Christina J. Hodge, MA, PhD, RPA
Senior Curatorial Assistant, Peabody Museum of Archaeology and Ethnology, Harvard University
Research Fellow, Department of Archaeology, Boston University
The Oxford English Dictionary (2008) defines time as a "space" or "extent of existence" and "the interval between two successive events or acts." Timelines exemplify this definition. Entrenched methods of representing time's passage, they assign social meaning as "history." When we come across one in a book, exhibit, or presentation, we comprehend its string of dated moments and selective illustrations. Timelines are interdisciplinary and ubiquitous. Their superficial simplicity makes them a popular method of mediating engagement with the past and distilling complex processes for public consumption. Even when authorship is unclear, authority is implicit and strong. Imagining the between spaces, the elided events and edited convolutions, takes some effort. Or an intervention.

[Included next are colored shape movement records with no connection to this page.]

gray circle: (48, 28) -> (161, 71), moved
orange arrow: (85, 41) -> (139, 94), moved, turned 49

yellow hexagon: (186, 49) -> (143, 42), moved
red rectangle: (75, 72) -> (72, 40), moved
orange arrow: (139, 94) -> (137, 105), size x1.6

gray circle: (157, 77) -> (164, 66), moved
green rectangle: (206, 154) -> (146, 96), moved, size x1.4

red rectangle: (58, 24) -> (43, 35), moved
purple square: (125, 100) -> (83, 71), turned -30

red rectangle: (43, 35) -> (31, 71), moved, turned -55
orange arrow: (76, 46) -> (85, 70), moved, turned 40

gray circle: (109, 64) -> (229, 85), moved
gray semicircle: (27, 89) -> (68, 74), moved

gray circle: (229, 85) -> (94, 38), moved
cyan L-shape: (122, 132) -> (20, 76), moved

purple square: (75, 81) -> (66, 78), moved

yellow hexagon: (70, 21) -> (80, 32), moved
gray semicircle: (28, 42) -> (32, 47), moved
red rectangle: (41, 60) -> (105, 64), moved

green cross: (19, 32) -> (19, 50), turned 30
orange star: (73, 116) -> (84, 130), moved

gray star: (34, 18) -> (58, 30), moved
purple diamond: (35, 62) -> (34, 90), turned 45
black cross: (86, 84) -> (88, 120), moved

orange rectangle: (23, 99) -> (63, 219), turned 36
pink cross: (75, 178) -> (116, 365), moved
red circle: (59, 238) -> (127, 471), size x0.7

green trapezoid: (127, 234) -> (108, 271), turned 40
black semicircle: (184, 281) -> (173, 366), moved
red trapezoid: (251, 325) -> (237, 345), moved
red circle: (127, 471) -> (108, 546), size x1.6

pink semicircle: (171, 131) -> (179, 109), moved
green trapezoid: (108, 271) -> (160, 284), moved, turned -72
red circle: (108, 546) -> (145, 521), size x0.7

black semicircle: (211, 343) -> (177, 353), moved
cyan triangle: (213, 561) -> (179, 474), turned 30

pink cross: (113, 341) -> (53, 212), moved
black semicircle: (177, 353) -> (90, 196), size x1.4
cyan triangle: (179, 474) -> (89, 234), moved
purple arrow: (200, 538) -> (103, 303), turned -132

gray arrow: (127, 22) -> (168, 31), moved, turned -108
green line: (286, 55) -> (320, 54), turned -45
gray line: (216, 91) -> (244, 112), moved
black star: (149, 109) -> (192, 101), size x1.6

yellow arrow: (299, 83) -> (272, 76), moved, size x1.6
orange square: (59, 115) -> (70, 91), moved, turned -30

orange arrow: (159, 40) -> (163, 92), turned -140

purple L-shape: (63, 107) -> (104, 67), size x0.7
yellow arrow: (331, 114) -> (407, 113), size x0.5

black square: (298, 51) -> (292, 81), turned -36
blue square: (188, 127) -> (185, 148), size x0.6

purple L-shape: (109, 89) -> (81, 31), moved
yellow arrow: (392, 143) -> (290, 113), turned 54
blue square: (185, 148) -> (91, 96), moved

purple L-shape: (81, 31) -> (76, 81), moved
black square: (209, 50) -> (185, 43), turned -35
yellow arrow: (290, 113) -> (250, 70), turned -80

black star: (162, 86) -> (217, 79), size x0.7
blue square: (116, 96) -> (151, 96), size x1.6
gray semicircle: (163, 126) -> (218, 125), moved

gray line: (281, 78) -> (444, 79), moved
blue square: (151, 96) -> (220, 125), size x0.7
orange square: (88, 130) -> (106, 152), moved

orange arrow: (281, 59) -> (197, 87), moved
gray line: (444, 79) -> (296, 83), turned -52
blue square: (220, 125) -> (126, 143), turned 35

A timeline of city history is part of the décor of my home subway station, Davis Square on the Red Line in Somerville, Massachusetts. The station was completed in 1984, and most of its interior dates from that time. Structural elements are raw concrete, sheet aluminum, and dark purple-brown brick. The public art program at the station is conspicuously disjointed. Drawings by elementary school children have been transformed into ceramic wall tiles. Casabianca by Elizabeth Bishop is carved discreetly into the bricks of the platform floor. A collection of giant geometric shapes, splashed in now-murky primary colors, stretches above the inbound platform. The collage may or may not spell out "Davis."
Figure 1. Interior of Davis Square Station, photograph by the author.